■ YOUR INSTRUCTIONS
Omit the pictures, then write out every entry exactly as it reads.

■ RECORDS SUPPLIED
* * *

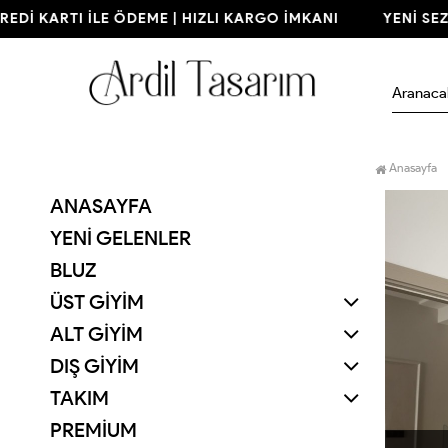
Dİ KARTI İLE ÖDEME | HIZLI KARGO İMKANI
YENİ SEZON
Anasayfa
ANASAYFA
YENI GELENLER
BLUZ
ÜST GİYİM
ALT GİYİM
DIŞ GİYİM
TAKIM
PREMİUM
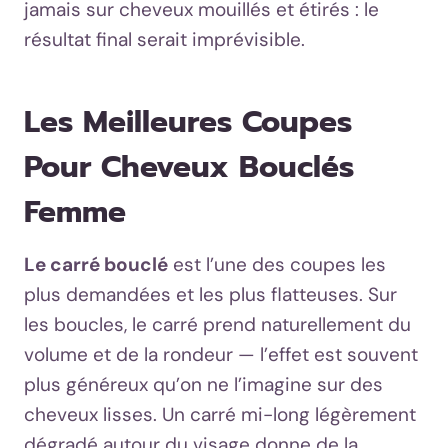
jamais sur cheveux mouillés et étirés : le
résultat final serait imprévisible.
Les Meilleures Coupes
Pour Cheveux Bouclés
Femme
Le carré bouclé
est l’une des coupes les
plus demandées et les plus flatteuses. Sur
les boucles, le carré prend naturellement du
volume et de la rondeur — l’effet est souvent
plus généreux qu’on ne l’imagine sur des
cheveux lisses. Un carré mi-long légèrement
dégradé autour du visage donne de la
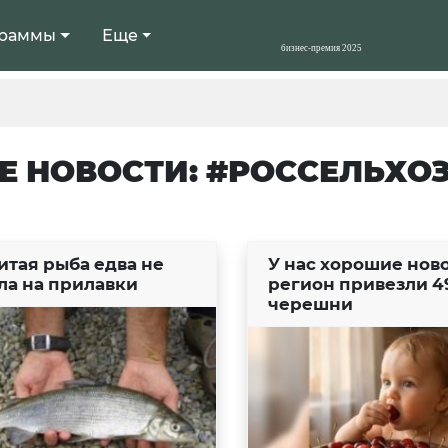
раммы
Еще
Е НОВОСТИ: #РОССЕЛЬХО
итая рыба едва не
У нас хорошие ново
ла на прилавки
регион привезли 4
черешни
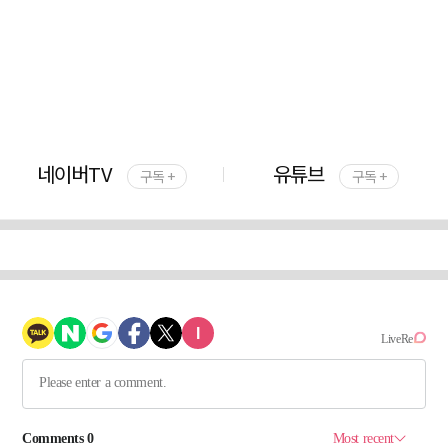
네이버TV
유튜브
구독 +
구독 +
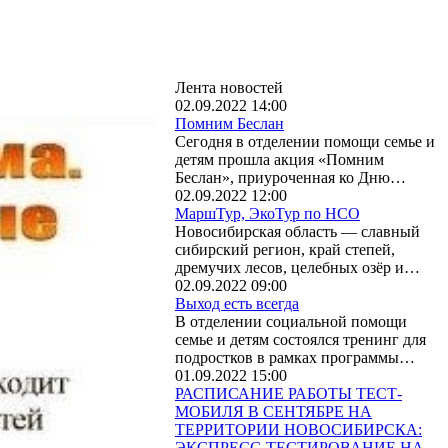
Лента новостей
02.09.2022 14:00
Помним Беслан
Сегодня в отделении помощи семье и
детям прошла акция «Помним
Беслан», приуроченная ко Дню…
02.09.2022 12:00
МаршТур, ЭкоТур по НСО
Новосибирская область — славный
сибирский регион, край степей,
дремучих лесов, целебных озёр и…
02.09.2022 09:00
Выход есть всегда
В отделении социальной помощи
семье и детям состоялся тренинг для
подростков в рамках программы…
01.09.2022 15:00
РАСПИСАНИЕ РАБОТЫ ТЕСТ-
МОБИЛЯ В СЕНТЯБРЕ НА
ТЕРРИТОРИИ НОВОСИБИРСКА:
ЭКСПРЕСС-ТЕСТИРОВАНИЕ НА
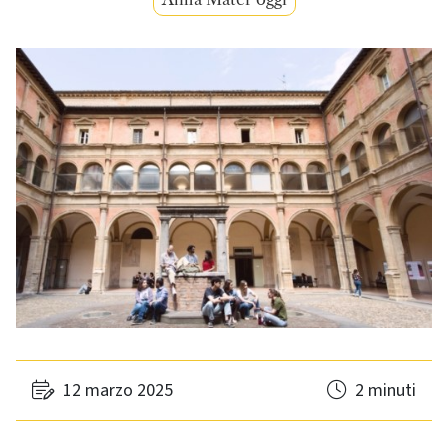
12 marzo 2025
2 minuti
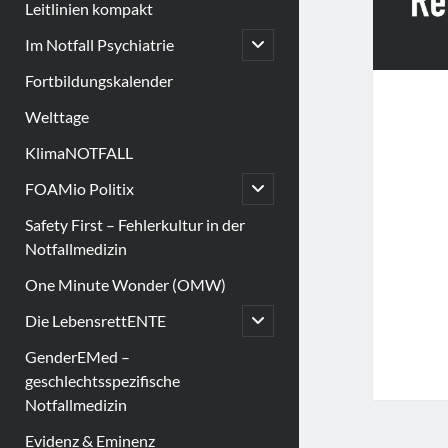
Leitlinien kompakt
open
Im Notfall Psychiatrie
child
menu
Fortbildungskalender
Welttage
KlimaNOTFALL
open
FOAMio Politix
child
menu
Safety First – Fehlerkultur in der
Notfallmedizin
One Minute Wonder (OMW)
open
Die LebensrettENTE
child
menu
GenderEMed –
geschlechtsspezifische
Notfallmedizin
Evidenz & Eminenz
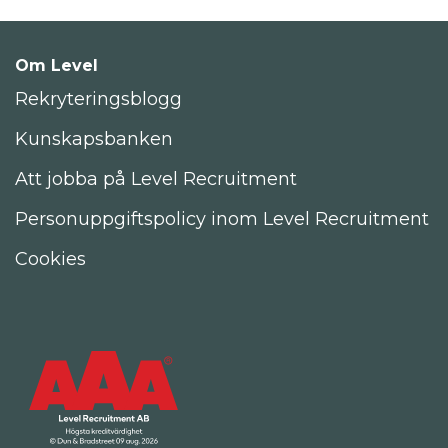
Om Level
Rekryteringsblogg
Kunskapsbanken
Att jobba på Level Recruitment
Personuppgiftspolicy inom Level Recruitment
Cookies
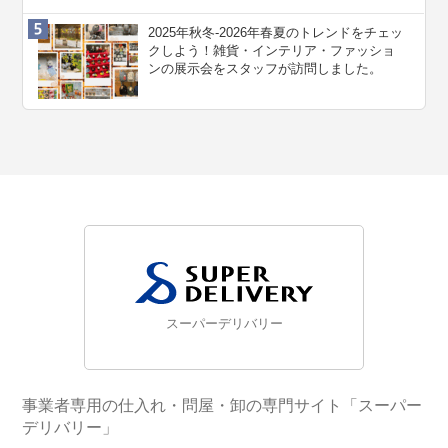
2025年秋冬-2026年春夏のトレンドをチェッ
クしよう！雑貨・インテリア・ファッショ
ンの展示会をスタッフが訪問しました。
スーパーデリバリー
事業者専用の仕入れ・問屋・卸の専門サイト「スーパー
デリバリー」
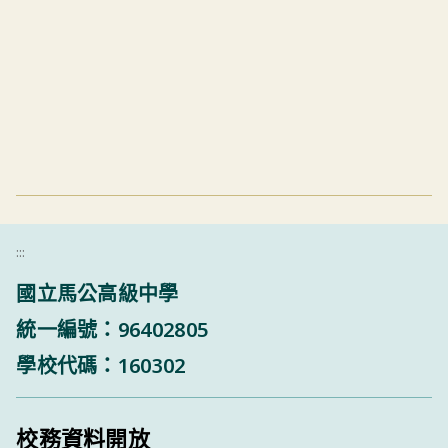
:::
國立馬公高級中學
統一編號：96402805
學校代碼：160302
校務資料開放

* * *

■ RESULT OF THIS TASK
Dİ KARTI İLE ÖDEME | HIZLI KARGO İMKANI
YENİ SEZON
Anasayfa
ANASAYFA
YENI GELENLER
BLUZ
ÜST GİYİM
ALT GİYİM
DIŞ GİYİM
TAKIM
PREMİUM
jamais sur cheveux mouillés et étirés : le
résultat final serait imprévisible.
Les Meilleures Coupes
Pour Cheveux Bouclés
Femme
Le carré bouclé
est l’une des coupes les
plus demandées et les plus flatteuses. Sur
les boucles, le carré prend naturellement du
volume et de la rondeur — l’effet est souvent
plus généreux qu’on ne l’imagine sur des
cheveux lisses. Un carré mi-long légèrement
dégradé autour du visage donne de la
раммы
Еще
Е НОВОСТИ: #РОССЕЛЬХО
итая рыба едва не
У нас хорошие ново
ла на прилавки
регион привезли 4
черешни
네이버TV
유튜브
구독 +
구독 +
Лента новостей
02.09.2022 14:00
Помним Беслан
Сегодня в отделении помощи семье и
детям прошла акция «Помним
Беслан», приуроченная ко Дню…
02.09.2022 12:00
МаршТур, ЭкоТур по НСО
Новосибирская область — славный
сибирский регион, край степей,
дремучих лесов, целебных озёр и…
02.09.2022 09:00
Выход есть всегда
В отделении социальной помощи
семье и детям состоялся тренинг для
подростков в рамках программы…
01.09.2022 15:00
РАСПИСАНИЕ РАБОТЫ ТЕСТ-
МОБИЛЯ В СЕНТЯБРЕ НА
ТЕРРИТОРИИ НОВОСИБИРСКА:
ЭКСПРЕСС-ТЕСТИРОВАНИЕ НА
12 marzo 2025
2 minuti
Leitlinien kompakt
open
Im Notfall Psychiatrie
child
menu
Fortbildungskalender
Welttage
KlimaNOTFALL
open
FOAMio Politix
child
menu
Safety First – Fehlerkultur in der
Notfallmedizin
One Minute Wonder (OMW)
open
Die LebensrettENTE
child
menu
GenderEMed –
geschlechtsspezifische
Notfallmedizin
Evidenz & Eminenz
Om Level
Rekryteringsblogg
Kunskapsbanken
Att jobba på Level Recruitment
Personuppgiftspolicy inom Level Recruitment
Cookies
2025年秋冬-2026年春夏のトレンドをチェッ
クしよう！雑貨・インテリア・ファッショ
ンの展示会をスタッフが訪問しました。
スーパーデリバリー
事業者専用の仕入れ・問屋・卸の専門サイト「スーパー
デリバリー」
:::
國立馬公高級中學
統一編號：96402805
學校代碼：160302
校務資料開放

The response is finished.